WHAT IS REQUIRED
Reproduce the entries in full. Exclude all images from the copy.

══ DATA IN THIS EXERCISE ══

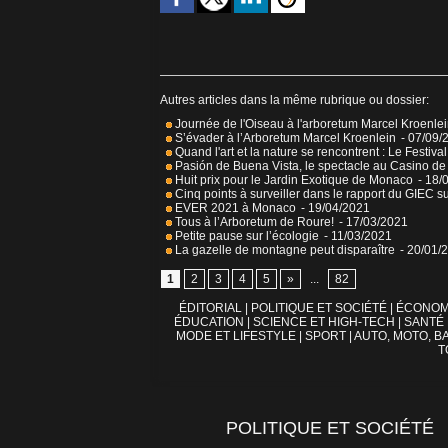
Autres articles dans la même rubrique ou dossier:
Journée de l'Oiseau à l'arboretum Marcel Kroenle
S’évader à l’Arboretum Marcel Kroenlein
- 07/09/
Quand l'art et la nature se rencontrent : Le Festiv
Pasión de Buena Vista, le spectacle au Casino de
Huit prix pour le Jardin Exotique de Monaco
- 18/
Cinq points à surveiller dans le rapport du GIEC su
EVER 2021 à Monaco
- 19/04/2021
Tous à l’Arboretum de Roure!
- 17/03/2021
Petite pause sur l’écologie
- 11/03/2021
La gazelle de montagne peut disparaître
- 20/01/
1
2
3
4
5
»
...
82
ÉDITORIAL
|
POLITIQUE ET SOCIÉTÉ
|
ÉCONOM
ÉDUCATION
|
SCIENCE ET HIGH-TECH
|
SANTÉ
MODE ET LIFESTYLE
|
SPORT
|
AUTO, MOTO, BA
T
POLITIQUE ET SOCIÉTÉ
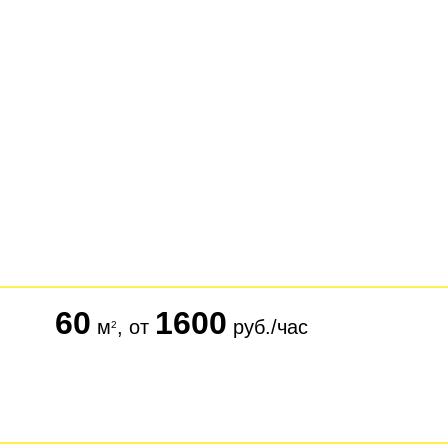
60
1600
м
, от
руб./час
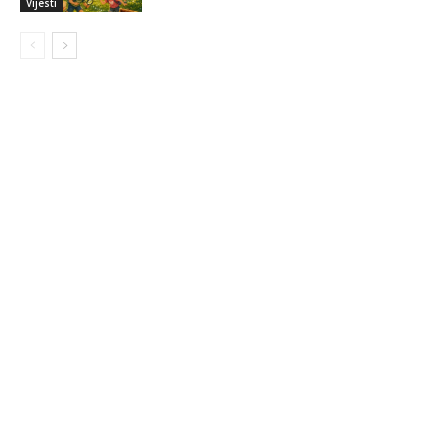
Vijesti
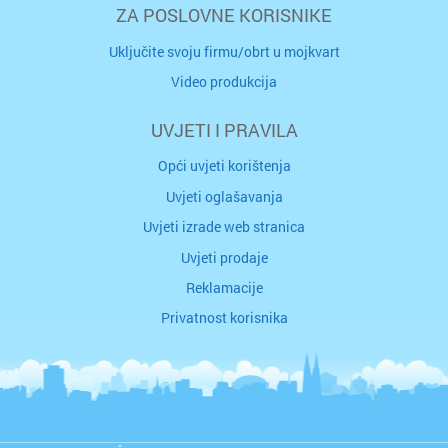
ZA POSLOVNE KORISNIKE
Uključite svoju firmu/obrt u mojkvart
Video produkcija
UVJETI I PRAVILA
Opći uvjeti korištenja
Uvjeti oglašavanja
Uvjeti izrade web stranica
Uvjeti prodaje
Reklamacije
Privatnost korisnika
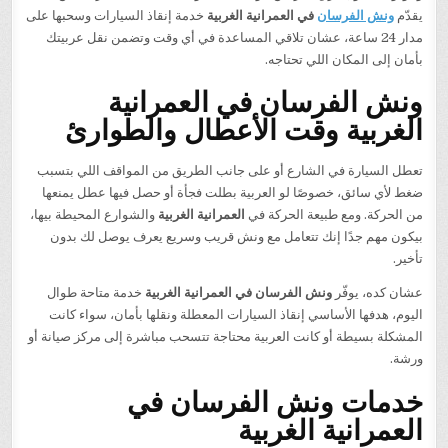
يقدّم
ونش الفرسان
في العمرانية الغربية
خدمة إنقاذ السيارات وسحبها على
مدار 24 ساعة، عشان تلاقي المساعدة في أي وقت وتضمن نقل عربيتك
بأمان إلى المكان اللي تحتاجه.
ونش الفرسان في العمرانية
الغربية وقت الأعطال والطوارئ
تعطل السيارة في الشارع أو على جانب الطريق من المواقف اللي بتسبب
ضغط لأي سائق، خصوصًا لو العربية بطلت فجأة أو حصل فيها عطل يمنعها
من الحركة. ومع طبيعة الحركة في
العمرانية الغربية
والشوارع المحيطة بيها،
بيكون مهم جدًا إنك تتعامل مع ونش قريب وسريع يعرف يوصل لك بدون
تأخير.
عشان كده، يوفّر
ونش الفرسان في العمرانية الغربية
خدمة متاحة طوال
اليوم، هدفها الأساسي إنقاذ السيارات المعطلة ونقلها بأمان، سواء كانت
المشكلة بسيطة أو كانت العربية محتاجة تتسحب مباشرة إلى مركز صيانة أو
ورشة.
خدمات ونش الفرسان في
العمرانية الغربية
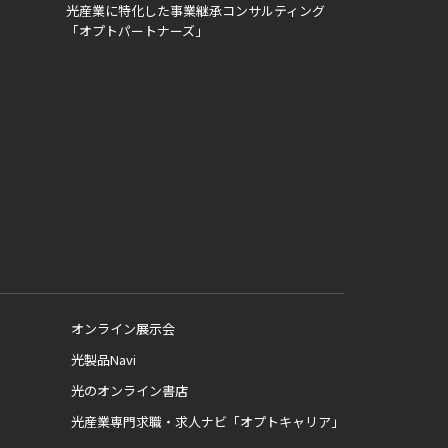
光産業に特化した事業継承コンサルティング
「オプトパートナーズ」
オンライン展示会
光製品Navi
光のオンライン書店
光産業専門求職・求人ナビ「オプトキャリア」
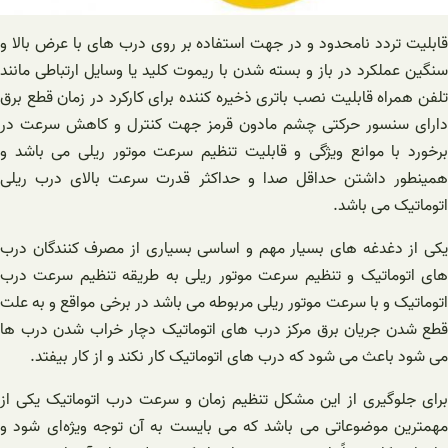
قابلیت تردد نامحدود و در جهت استفاده بر روی درب های با عرض بالا و
سنگین عملکرد در باز و بسته شدن با ریموت کلید یا وسایل ارتباطی مانند
تلفن همراه قابلیت نصب باتری ذخیره کننده برای کارکرد در زمان قطع برق
دارای سنسور حرکتی چشم مادون قرمز جهت کنترل و کاهش سرعت در
برخورد با موانع ویژگی و قابلیت تنظیم سرعت موتور ریلی می باشد و
همینطور داشتن حداقل صدا و حداکثر قدرت سرعت بالای درب ریلی
اتوماتیک می باشد.
یکی از دغدغه های بسیار مهم و اساسی بسیاری از مصرف کنندگان درب
های اتوماتیک و تنظیم سرعت موتور ریلی به طریقه تنظیم سرعت درب
اتوماتیک و با سرعت موتور ریلی مربوطه می باشد در برخی مواقع و به علت
قطع شدن جریان برق مرکز درب های اتوماتیک دچار خراب شدن درب ها
می شود باعث می شود که درب های اتوماتیک کار نکند و از کار بیفتد.
برای جلوگیری از این مشکل تنظیم زمان و سرعت درب اتوماتیک یکی از
مهمترین موضوعاتی می باشد که می بایست به آن توجه ویژه‌ای شود و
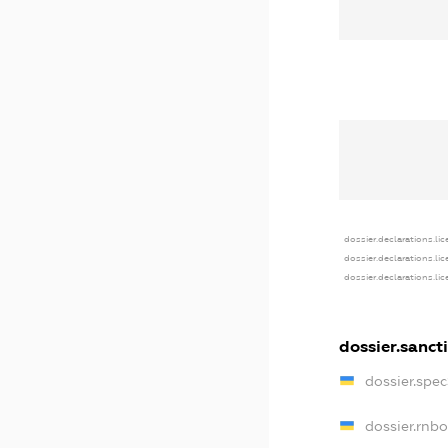
dossier.declarations.li
dossier.declarations.li
dossier.declarations.li
dossier.sanct
dossier.spe
dossier.rnb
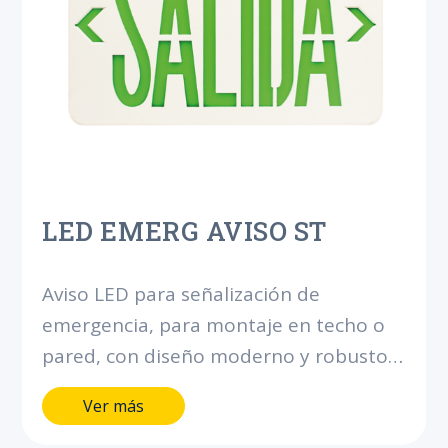
LED EMERG AVISO ST
Aviso LED para señalización de
emergencia, para montaje en techo o
pared, con diseño moderno y robusto.
Con batería integrada para brindar 90
Ver más
minutos de autonomía.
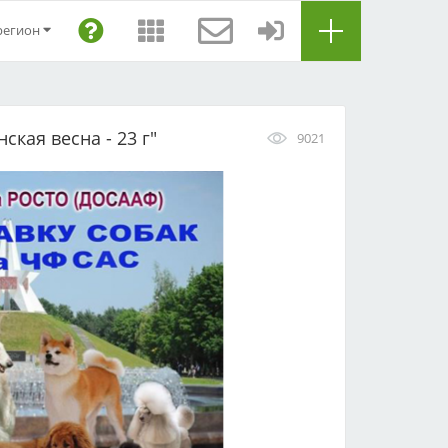
регион
кая весна - 23 г"
9021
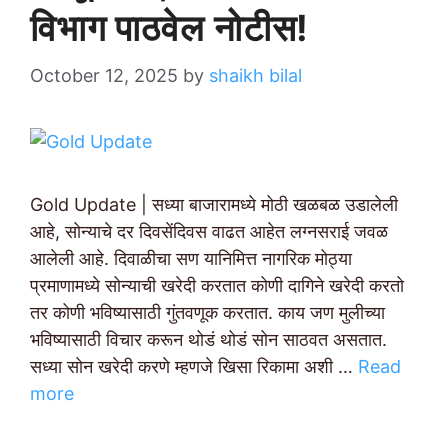
विभाग पाठवेल नोटीस!
October 12, 2025
by
shaikh bilal
Gold Update | सध्या बाजारामध्ये मोठी खळबळ उडालेली
आहे, सोन्याचे दर दिवसेंदिवस वाढत आहेत लग्नसराई जवळ
आलेली आहे. दिवाळीचा सण यानिमित्त नागरिक मोठ्या
प्रमाणामध्ये सोन्याची खरेदी करतात कोणी दागिने खरेदी करतो
तर कोणी भविष्यासाठी गुंतवणूक करतात. काय जण मुलीच्या
भविष्यासाठी विचार करून थोडं थोडं सोन साठवत असतात.
सध्या सोन खरेदी करणे म्हणजे खिसा रिकामा अशी …
Read
more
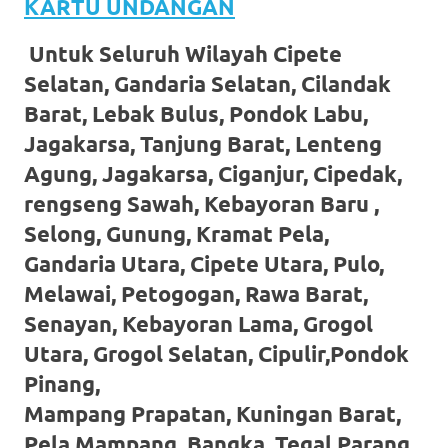
KARTU UNDANGAN
favorite
Untuk Seluruh Wilayah Cipete
replica
Selatan, Gandaria Selatan, Cilandak
watches
.
Barat, Lebak Bulus, Pondok Labu,
24
Jagakarsa, Tanjung Barat, Lenteng
Agung, Jagakarsa, Ciganjur, Cipedak,
Hours
rengseng Sawah, Kebayoran Baru ,
Online
Selong, Gunung, Kramat Pela,
replica
Gandaria Utara, Cipete Utara, Pulo,
rolex
.
Melawai, Petogogan, Rawa Barat,
Senayan, Kebayoran Lama, Grogol
Discover
Utara, Grogol Selatan, Cipulir,Pondok
More
Pinang,
Here
Mampang Prapatan, Kuningan Barat,
Pela Mampang, Bangka, Tegal Parang,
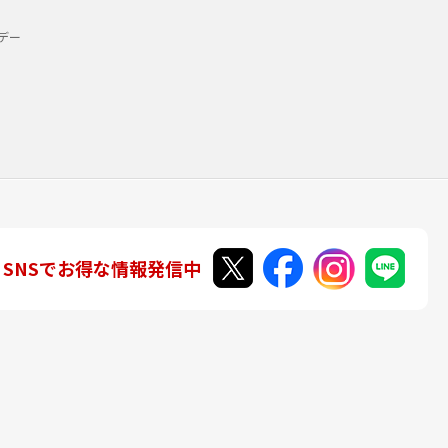
デー
SNSでお得な情報発信中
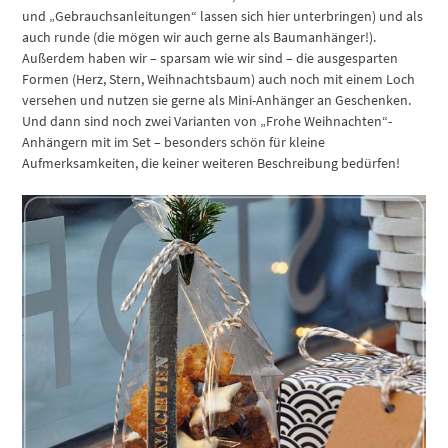
und „Gebrauchsanleitungen“ lassen sich hier unterbringen) und als
auch runde (die mögen wir auch gerne als Baumanhänger!).
Außerdem haben wir – sparsam wie wir sind – die ausgesparten
Formen (Herz, Stern, Weihnachtsbaum) auch noch mit einem Loch
versehen und nutzen sie gerne als Mini-Anhänger an Geschenken.
Und dann sind noch zwei Varianten von „Frohe Weihnachten“-
Anhängern mit im Set – besonders schön für kleine
Aufmerksamkeiten, die keiner weiteren Beschreibung bedürfen!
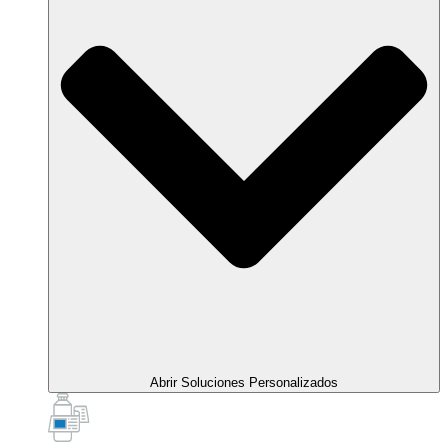
Abrir Soluciones Personalizados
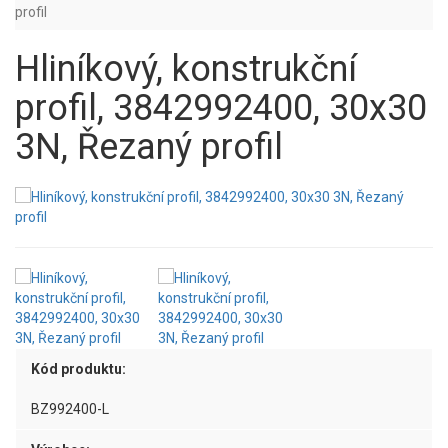
profil
Hliníkový, konstrukční
profil, 3842992400, 30x30
3N, Řezaný profil
Kód produktu:
BZ992400-L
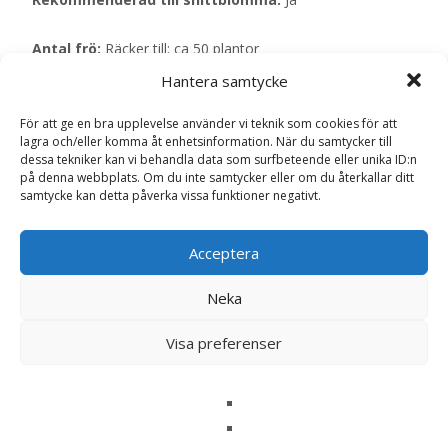
Antal frö:
Räcker till: ca 50 plantor
Hantera samtycke
Engelsk namn:
Straw flower
För att ge en bra upplevelse använder vi teknik som cookies för att
lagra och/eller komma åt enhetsinformation. När du samtycker till
Läs mera & köp
dessa tekniker kan vi behandla data som surfbeteende eller unika ID:n
på denna webbplats. Om du inte samtycker eller om du återkallar ditt
samtycke kan detta påverka vissa funktioner negativt.
Artikelnr:
HNF1871
Kategori:
Fröer
Acceptera
Recensioner (0)
Neka
Visa preferenser
Recensioner
Det finns inga recensioner än.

═══

SOLUTION BELOW
Autres articles dans la même rubrique ou dossier:
Journée de l'Oiseau à l'arboretum Marcel Kroenle
S’évader à l’Arboretum Marcel Kroenlein
- 07/09/
Quand l'art et la nature se rencontrent : Le Festiv
Pasión de Buena Vista, le spectacle au Casino de
Huit prix pour le Jardin Exotique de Monaco
- 18/
Cinq points à surveiller dans le rapport du GIEC su
EVER 2021 à Monaco
- 19/04/2021
Tous à l’Arboretum de Roure!
- 17/03/2021
Petite pause sur l’écologie
- 11/03/2021
La gazelle de montagne peut disparaître
- 20/01/
1
2
3
4
5
»
...
82
ÉDITORIAL
|
POLITIQUE ET SOCIÉTÉ
|
ÉCONOM
ÉDUCATION
|
SCIENCE ET HIGH-TECH
|
SANTÉ
MODE ET LIFESTYLE
|
SPORT
|
AUTO, MOTO, BA
T
POLITIQUE ET SOCIÉTÉ
60
1600
м
, от
руб./час
Vijesti
ZA POSLOVNE KORISNIKE
Uključite svoju firmu/obrt u mojkvart
Video produkcija
UVJETI I PRAVILA
Opći uvjeti korištenja
Uvjeti oglašavanja
Uvjeti izrade web stranica
Uvjeti prodaje
Reklamacije
Privatnost korisnika
يقدّم
ونش الفرسان
في العمرانية الغربية
خدمة إنقاذ السيارات وسحبها على
مدار 24 ساعة، عشان تلاقي المساعدة في أي وقت وتضمن نقل عربيتك
بأمان إلى المكان اللي تحتاجه.
ونش الفرسان في العمرانية
الغربية وقت الأعطال والطوارئ
تعطل السيارة في الشارع أو على جانب الطريق من المواقف اللي بتسبب
ضغط لأي سائق، خصوصًا لو العربية بطلت فجأة أو حصل فيها عطل يمنعها
من الحركة. ومع طبيعة الحركة في
العمرانية الغربية
والشوارع المحيطة بيها،
بيكون مهم جدًا إنك تتعامل مع ونش قريب وسريع يعرف يوصل لك بدون
تأخير.
عشان كده، يوفّر
ونش الفرسان في العمرانية الغربية
خدمة متاحة طوال
اليوم، هدفها الأساسي إنقاذ السيارات المعطلة ونقلها بأمان، سواء كانت
المشكلة بسيطة أو كانت العربية محتاجة تتسحب مباشرة إلى مركز صيانة أو
ورشة.
خدمات ونش الفرسان في
العمرانية الغربية
光産業に特化した事業継承コンサルティング
「オプトパートナーズ」
オンライン展示会
光製品Navi
光のオンライン書店
光産業専門求職・求人ナビ「オプトキャリア」
قابلیت تردد نامحدود و در جهت استفاده بر روی درب های با عرض بالا و
سنگین عملکرد در باز و بسته شدن با ریموت کلید یا وسایل ارتباطی مانند
تلفن همراه قابلیت نصب باتری ذخیره کننده برای کارکرد در زمان قطع برق
دارای سنسور حرکتی چشم مادون قرمز جهت کنترل و کاهش سرعت در
برخورد با موانع ویژگی و قابلیت تنظیم سرعت موتور ریلی می باشد و
همینطور داشتن حداقل صدا و حداکثر قدرت سرعت بالای درب ریلی
اتوماتیک می باشد.
یکی از دغدغه های بسیار مهم و اساسی بسیاری از مصرف کنندگان درب
های اتوماتیک و تنظیم سرعت موتور ریلی به طریقه تنظیم سرعت درب
اتوماتیک و با سرعت موتور ریلی مربوطه می باشد در برخی مواقع و به علت
قطع شدن جریان برق مرکز درب های اتوماتیک دچار خراب شدن درب ها
می شود باعث می شود که درب های اتوماتیک کار نکند و از کار بیفتد.
برای جلوگیری از این مشکل تنظیم زمان و سرعت درب اتوماتیک یکی از
مهمترین موضوعاتی می باشد که می بایست به آن توجه ویژه‌ای شود و
dossier.declarations.li
dossier.declarations.li
dossier.declarations.li
dossier.sanct
dossier.spe
dossier.rnb
LED EMERG AVISO ST
Aviso LED para señalización de
emergencia, para montaje en techo o
pared, con diseño moderno y robusto.
Con batería integrada para brindar 90
Ver más
minutos de autonomía.
регион
кая весна - 23 г"
9021
विभाग पाठवेल नोटीस!
October 12, 2025
by
shaikh bilal
Gold Update | सध्या बाजारामध्ये मोठी खळबळ उडालेली
आहे, सोन्याचे दर दिवसेंदिवस वाढत आहेत लग्नसराई जवळ
आलेली आहे. दिवाळीचा सण यानिमित्त नागरिक मोठ्या
प्रमाणामध्ये सोन्याची खरेदी करतात कोणी दागिने खरेदी करतो
तर कोणी भविष्यासाठी गुंतवणूक करतात. काय जण मुलीच्या
भविष्यासाठी विचार करून थोडं थोडं सोन साठवत असतात.
सध्या सोन खरेदी करणे म्हणजे खिसा रिकामा अशी …
Read
more
KARTU UNDANGAN
favorite
Untuk Seluruh Wilayah Cipete
replica
Selatan, Gandaria Selatan, Cilandak
watches
.
Barat, Lebak Bulus, Pondok Labu,
24
Jagakarsa, Tanjung Barat, Lenteng
Agung, Jagakarsa, Ciganjur, Cipedak,
Hours
rengseng Sawah, Kebayoran Baru ,
Online
Selong, Gunung, Kramat Pela,
replica
Gandaria Utara, Cipete Utara, Pulo,
rolex
.
Melawai, Petogogan, Rawa Barat,
Senayan, Kebayoran Lama, Grogol
Discover
Utara, Grogol Selatan, Cipulir,Pondok
More
Pinang,
Here
Mampang Prapatan, Kuningan Barat,
Pela Mampang, Bangka, Tegal Parang,
デー
SNSでお得な情報発信中
und „Gebrauchsanleitungen“ lassen sich hier unterbringen) und als
auch runde (die mögen wir auch gerne als Baumanhänger!).
Außerdem haben wir – sparsam wie wir sind – die ausgesparten
Formen (Herz, Stern, Weihnachtsbaum) auch noch mit einem Loch
versehen und nutzen sie gerne als Mini-Anhänger an Geschenken.
Und dann sind noch zwei Varianten von „Frohe Weihnachten“-
Anhängern mit im Set – besonders schön für kleine
Aufmerksamkeiten, die keiner weiteren Beschreibung bedürfen!
Abrir Soluciones Personalizados
profil
Hliníkový, konstrukční
profil, 3842992400, 30x30
3N, Řezaný profil
Kód produktu:
BZ992400-L
Antal frö:
Räcker till: ca 50 plantor
Hantera samtycke
Engelsk namn:
Straw flower
För att ge en bra upplevelse använder vi teknik som cookies för att
lagra och/eller komma åt enhetsinformation. När du samtycker till
Läs mera & köp
dessa tekniker kan vi behandla data som surfbeteende eller unika ID:n
på denna webbplats. Om du inte samtycker eller om du återkallar ditt
samtycke kan detta påverka vissa funktioner negativt.
Artikelnr:
HNF1871
Kategori:
Fröer
Acceptera
Recensioner (0)
Neka
Visa preferenser
Recensioner
Det finns inga recensioner än.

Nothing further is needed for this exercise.